“Conquista Sangrenta”, longa-metragem de 1985 com Rutger Hauer e Jennifer Jason Leigh no elenco, foi o primeiro filme americano do diretor holandês Paul Verhoeven. Após este seu primeiro passo fora de seu cinema de origem Verhoeven se tornou célebre ao registrar o seu nome em três longas espetaculares e que são fontes para influências até hoje: as ficções “Robocop – O Policial do Futuro” e “O Vingador do Futuro” e o ousado suspense “Instinto Selvagem”, cuja cruzada de pernas de Sharon Stone se transformou em um dos retratos a marcar toda a década passada. No entanto, o cineasta errou ao se envolver com “Showgirls”, que certamente deixou uma marca irreversível em sua carreira. É verdade que ele se redimiu com os bem divertidos e caprichados “Tropas Estrelares” e “O Homem Sem Sombra”, mas os amargos resultados de bilheteria provavelmente foram resultantes para o afastamento de anos de Verhoeven.

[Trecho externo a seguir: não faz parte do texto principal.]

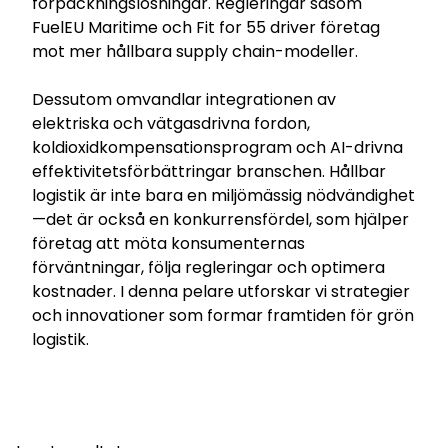
förpackningslösningar. Regleringar såsom
FuelEU Maritime och Fit for 55 driver företag
Select your country and language
mot mer hållbara supply chain-modeller.
Dessutom omvandlar integrationen av
Sweden - SV
elektriska och vätgasdrivna fordon,
koldioxidkompensationsprogram och AI-drivna
effektivitetsförbättringar branschen. Hållbar
logistik är inte bara en miljömässig nödvändighet
—det är också en konkurrensfördel, som hjälper
företag att möta konsumenternas
förväntningar, följa regleringar och optimera
kostnader. I denna pelare utforskar vi strategier
och innovationer som formar framtiden för grön
logistik.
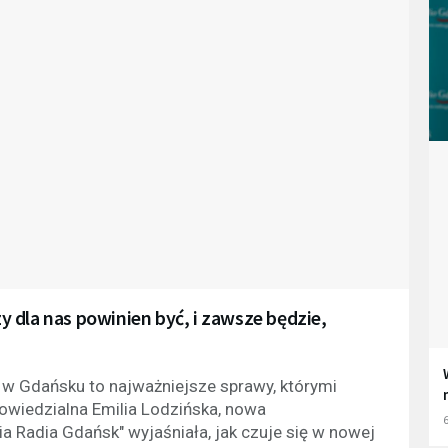
 dla nas powinien być, i zawsze będzie,
 w Gdańsku to najważniejsze sprawy, którymi
owiedzialna Emilia Lodzińska, nowa
6
a Radia Gdańsk" wyjaśniała, jak czuje się w nowej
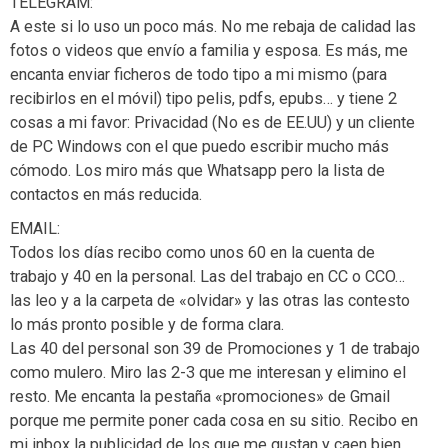
TELEGRAM:
A este si lo uso un poco más. No me rebaja de calidad las
fotos o videos que envío a familia y esposa. Es más, me
encanta enviar ficheros de todo tipo a mi mismo (para
recibirlos en el móvil) tipo pelis, pdfs, epubs… y tiene 2
cosas a mi favor: Privacidad (No es de EE.UU) y un cliente
de PC Windows con el que puedo escribir mucho más
cómodo. Los miro más que Whatsapp pero la lista de
contactos en más reducida.
EMAIL:
Todos los días recibo como unos 60 en la cuenta de
trabajo y 40 en la personal. Las del trabajo en CC o CCO…
las leo y a la carpeta de «olvidar» y las otras las contesto
lo más pronto posible y de forma clara.
Las 40 del personal son 39 de Promociones y 1 de trabajo
como mulero. Miro las 2-3 que me interesan y elimino el
resto. Me encanta la pestaña «promociones» de Gmail
porque me permite poner cada cosa en su sitio. Recibo en
mi inbox la publicidad de los que me gustan y caen bien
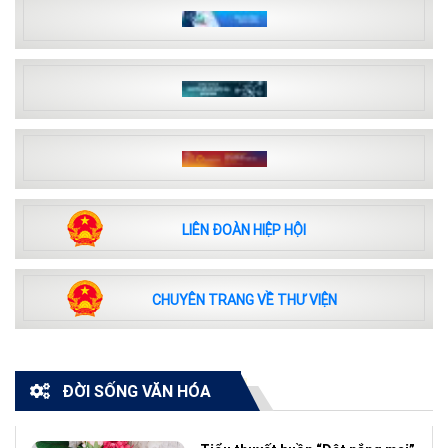
LIÊN ĐOÀN HIỆP HỘI
CHUYÊN TRANG VỀ THƯ VIỆN
ĐỜI SỐNG VĂN HÓA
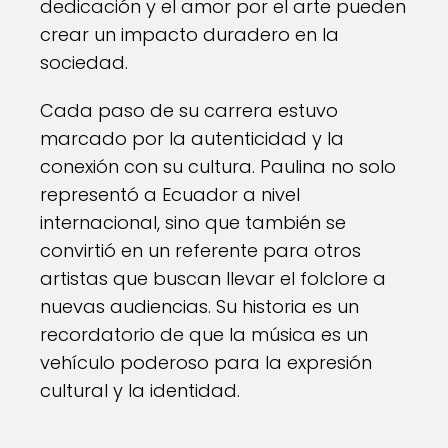
dedicación y el amor por el arte pueden
crear un impacto duradero en la
sociedad.
Cada paso de su carrera estuvo
marcado por la autenticidad y la
conexión con su cultura. Paulina no solo
representó a Ecuador a nivel
internacional, sino que también se
convirtió en un referente para otros
artistas que buscan llevar el folclore a
nuevas audiencias. Su historia es un
recordatorio de que la música es un
vehículo poderoso para la expresión
cultural y la identidad.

A boa notícia é que Verhoeven não poderia voltar de maneira melhor para a cadeira de diretor: “A Espiã” é o seu primeiro filme rodado na Holanda após o distante “O Quarto Homem”, de 1983. No filme, a espetacular Carice van Houten vive a judia Rachel Steinn. Tudo é contado através de um flashback, do qual descobrimos a luta desta mulher em plena Segunda Guerra Mundial. O seu esconderijo, situado em uma fazenda, é bombardeado. Após rever a sua família se une com eles em um grupo de refugiados judeus que tentam se esquivar da ameaça nazista. O problema é que todos são surpreendidos por soldados alemães, sendo todos vítimas de disparos. Somente Rachel sobrevive. Após alguns meses e sem nada a perder torna-se espiã para a Resistência Judaica, tingindo os cabelos (e até mesmo os pelos pubianos – Verhoeven filma o ato com descrição) e se passando por alemã tanto para libertar integrantes da Resistência capturados quanto para se tornar amante do oficial Ludwig Müntze (Sebastian Koch), por quem se apaixona verdadeiramente.
Paul Verhoeven põe em cena todas as características do seu próprio cinema e o revigora pelo cenário que selecionou. Há aqui uma protagonista tão forte quanto, por exemplo, Christine Halsslag (“O Quarto Homem”), Anne Lewis (“Robocop – O Policial do Futuro”) e Catherine Tramell (“Instinto Selvagem”). O erotismo que o consagrou também está presente em “A Espiã”. Não há timidez alguma na exibição da nudez. Por fim, também há todo o trunfo visual que se propaga a partir de atos de violência. Mas o que torna “A Espiã” uma obra singular além desses fatores? A resposta está contida na própria narrativa, desenvolvida pelo próprio diretor com a colaboração de Gerard Soeteman. Dramas manipuladores e as velhas bravuras de guerra, elementos que tornaram o grande acontecimento histórico tão saturado no cinema, definitivamente não imperam em “A Espiã”. Conduzindo com elegância e com uma tensão arrepiante, o thriller é totalmente imparcial. Aqui, judeus revelam-se tão desprezíveis, impiedosos e vilões quanto os nazistas que os aterrorizaram.
Título Original: Zwartboek
Ano de Produção: 2006
Direção: Paul Verhoeven
Elenco: Carice van Houten, Sebastian Koch, Thom Hoffman, Halina Reijn, Waldemar Kobus, Derek de Lint, Christian Berkel, Dolf de Vries, Peter Blok, Michiel Huisman e Johnny de Mol.